The human lymph node germinal center cell: characterization and isolation by using two-color flow cytometry.

Abstract

The germinal center of lymphoid tissues is a critical microenvironmental site of B cell activation and differentiation in response to antigenic stimuli. However, characterization of germinal center cells (GCC) in tissue sections has proved technically difficult. Therefore, we have employed two-color flow cytometric analysis of suspended human tonsillar lymphocytes in order to define more precisely the immunologic features of GCC. These cells were identified in suspension by virtue of their specific surface binding of the lectin peanut agglutinin (PNA), confirmed by tissue immunoperoxidase studies. Phycoerythrin-labeled lectin was used in combination with a variety of fluorescein-labeled antibodies in order to identify subpopulations of tonsillar lymphocytes. The majority of PNA+ cells were B cells, and both PNA+ and PNA- B cells stained for surface immunoglobulin light chains. PNA+ cells lacked surface IgD, but included cells with surface IgG and IgM. Both PNA+ and PNA- cells stained for B1, B2, BA-1, Leu-12, Leu-14, CR-I, and HLA-DR antigens, whereas CALLA was present only on PNA+ cells. There were differences between PNA+ and PNA- cells in the relative expression of B1 and B2 antigens, possibly reflecting differences in B cell activation or maturation.
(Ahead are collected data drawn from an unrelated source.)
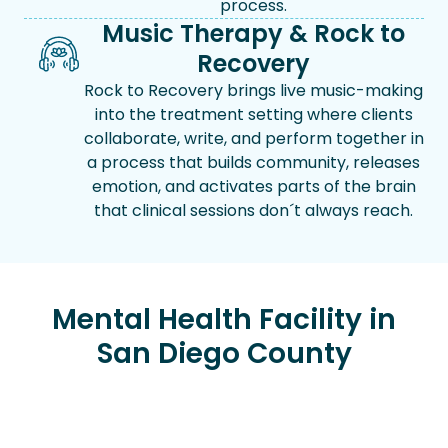
process.
Music Therapy & Rock to
Recovery
Rock to Recovery brings live music-making
into the treatment setting where clients
collaborate, write, and perform together in
a process that builds community, releases
emotion, and activates parts of the brain
that clinical sessions don´t always reach.
Mental Health Facility in
San Diego County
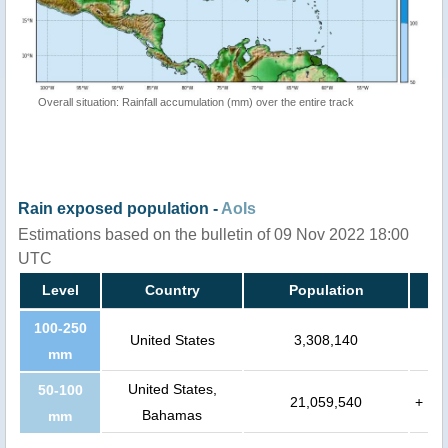
Overall situation: Rainfall accumulation (mm) over the entire track
Rain exposed population -
AoIs
Estimations based on the bulletin of 09 Nov 2022 18:00
UTC
Level
Country
Population
100-250
United States
3,308,140
mm
United States,
50-100
21,059,540
+
Bahamas
mm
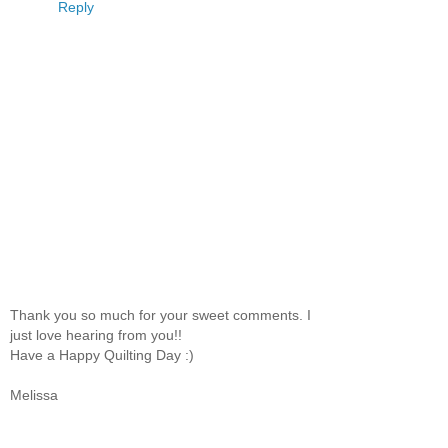
Reply
Thank you so much for your sweet comments. I
just love hearing from you!!
Have a Happy Quilting Day :)
Melissa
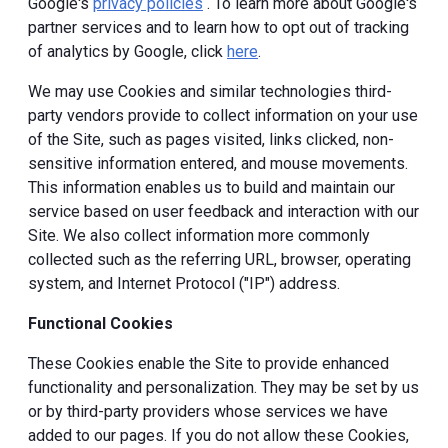
Google's
privacy policies
. To learn more about Google's
partner services and to learn how to opt out of tracking
of analytics by Google, click
here
.
We may use Cookies and similar technologies third-
party vendors provide to collect information on your use
of the Site, such as pages visited, links clicked, non-
sensitive information entered, and mouse movements.
This information enables us to build and maintain our
service based on user feedback and interaction with our
Site. We also collect information more commonly
collected such as the referring URL, browser, operating
system, and Internet Protocol ("IP") address.
Functional Cookies
These Cookies enable the Site to provide enhanced
functionality and personalization. They may be set by us
or by third-party providers whose services we have
added to our pages. If you do not allow these Cookies,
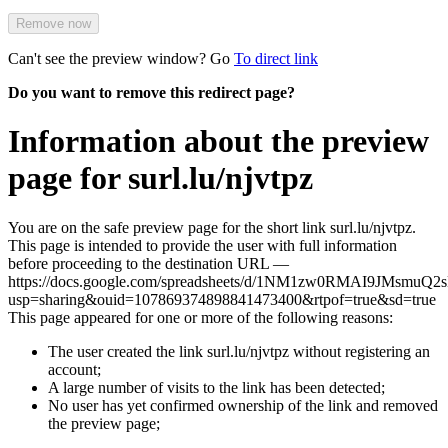
Remove now
Can't see the preview window? Go
To direct link
Do you want to remove this redirect page?
Information about the preview
page for surl.lu/njvtpz
You are on the safe preview page for the short link surl.lu/njvtpz.
This page is intended to provide the user with full information
before proceeding to the destination URL —
https://docs.google.com/spreadsheets/d/1NM1zw0RMAI9JMsmuQ2
usp=sharing&ouid=107869374898841473400&rtpof=true&sd=true
This page appeared for one or more of the following reasons:
The user created the link surl.lu/njvtpz without registering an
account;
A large number of visits to the link has been detected;
No user has yet confirmed ownership of the link and removed
the preview page;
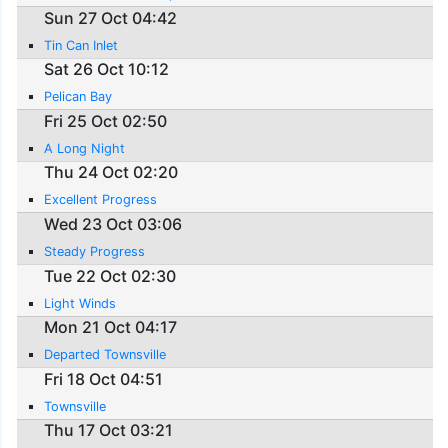
Sun 27 Oct 04:42
Tin Can Inlet
Sat 26 Oct 10:12
Pelican Bay
Fri 25 Oct 02:50
A Long Night
Thu 24 Oct 02:20
Excellent Progress
Wed 23 Oct 03:06
Steady Progress
Tue 22 Oct 02:30
Light Winds
Mon 21 Oct 04:17
Departed Townsville
Fri 18 Oct 04:51
Townsville
Thu 17 Oct 03:21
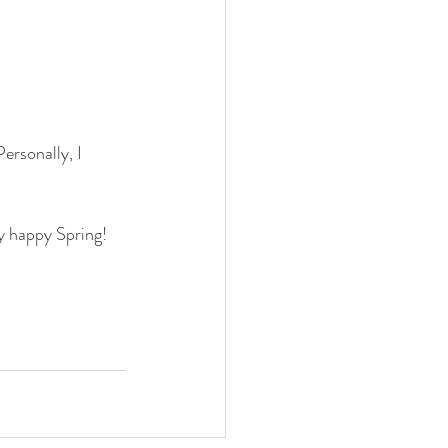
ersonally, I 
y happy Spring!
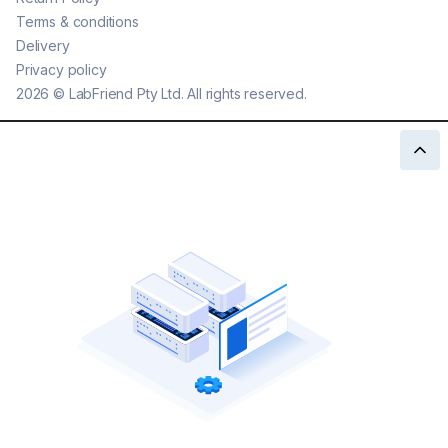
Terms & conditions
Delivery
Privacy policy
2026
©
LabFriend Pty Ltd. All rights reserved.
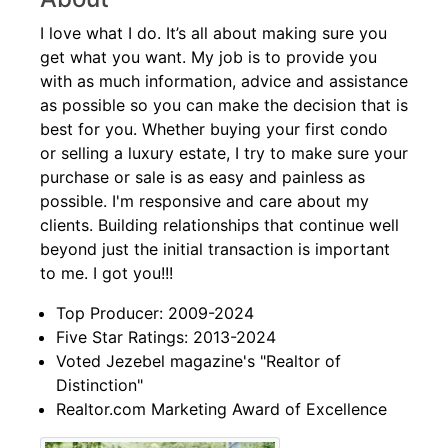
I love what I do. It’s all about making sure you
get what you want. My job is to provide you
with as much information, advice and assistance
as possible so you can make the decision that is
best for you. Whether buying your first condo
or selling a luxury estate, I try to make sure your
purchase or sale is as easy and painless as
possible. I'm responsive and care about my
clients. Building relationships that continue well
beyond just the initial transaction is important
to me. I got you!!!
Top Producer: 2009-2024
Five Star Ratings: 2013-2024
Voted Jezebel magazine's "Realtor of
Distinction"
Realtor.com Marketing Award of Excellence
A small proportion of T cells were PNA+, including both helper/inducer and suppressor/cytotoxic phenotypes. PNA+ cells included both small and large lymphoid cells, and almost all DNA synthetic activity was associated with the large PNA+ cells. PNA+ B cells isolated by cell sorting had morphologic features characteristic of GCC. Therefore, PNA+ cells in suspension appeared to represent GCC, and features of these cells that cannot be convincingly shown in tissue section studies were demonstrated by flow cytometry.